Does that sound right? It seems a bit high to me, i was expecting 30k miles to break even without counting gear/maintenance. If it is right, how long do your bikes typically last with good care? if they tend to last several years, i’ll probably get one anyway.
Any help is appreciated, thanks!January 29, 2011 at 8:45 pm #29173
It never makes sense to have two vehicles instead of one…if you live somewhere that you can ride year round, a bike can be a very effective tool to save money…but if you live somewhere that you get snow and ice in the winter, a more efficient car makes more economic sense…

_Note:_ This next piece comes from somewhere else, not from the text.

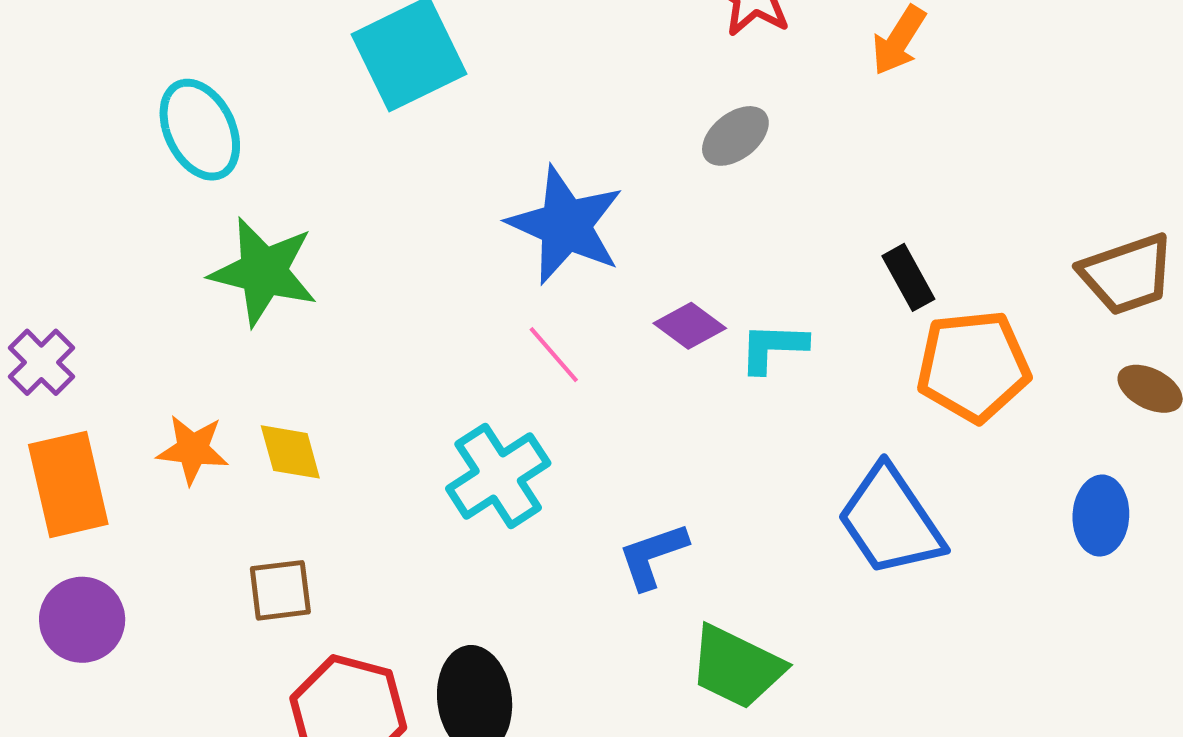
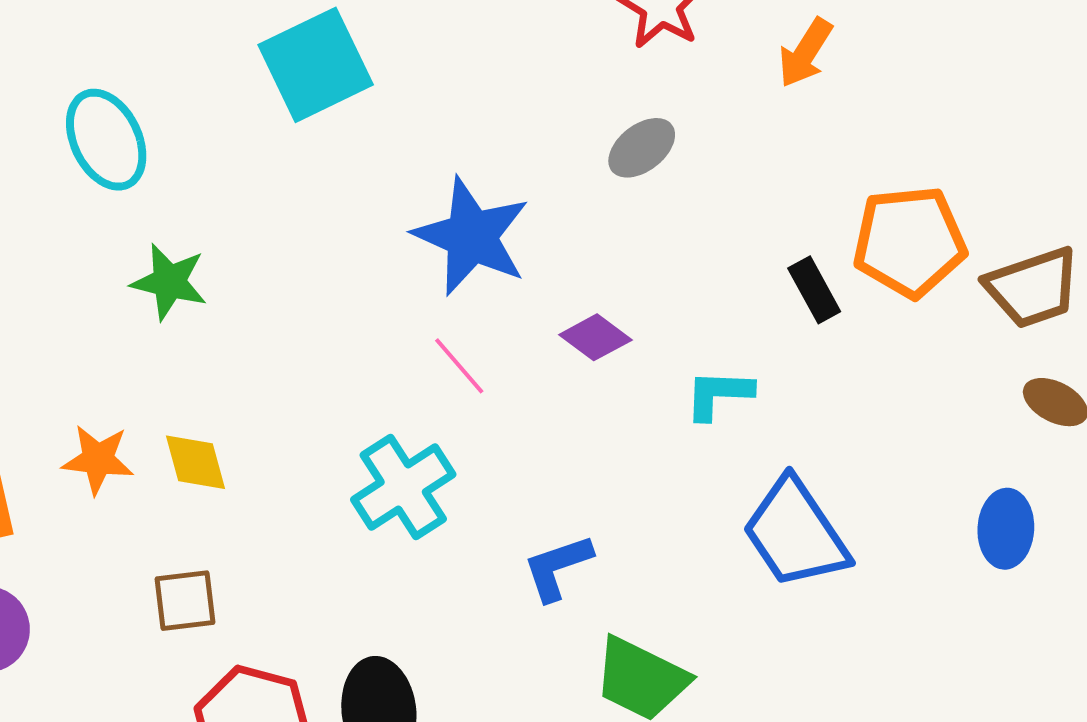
green star: (263, 272) -> (169, 282), size x0.7
cyan L-shape: (773, 347) -> (719, 394), moved
orange pentagon: (973, 366) -> (910, 242), moved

That being said, which one puts the biggest smile on your face? You have to look at your bike as a toy that can sometimes be used for practical reasons, because you forgot to figure in the cost of insuring the bike as well as the mentioned maintenance…tires alone will increase the cost of the bike over a car…average life of car tires – 80,000kms (50,000miles), average lfe of bike tires – 16,000kms (10,000miles)…five times as often to replace them, not to mention the price difference between…
If you are trying to convince yourself that a bike is a good financial choice, you are trying to fool yourself. Unless like I stated earlier, you can completely replace the car with the bike…then it will atleast be comparible….
You just have to remember the fun you have and the freedom you feel when riding…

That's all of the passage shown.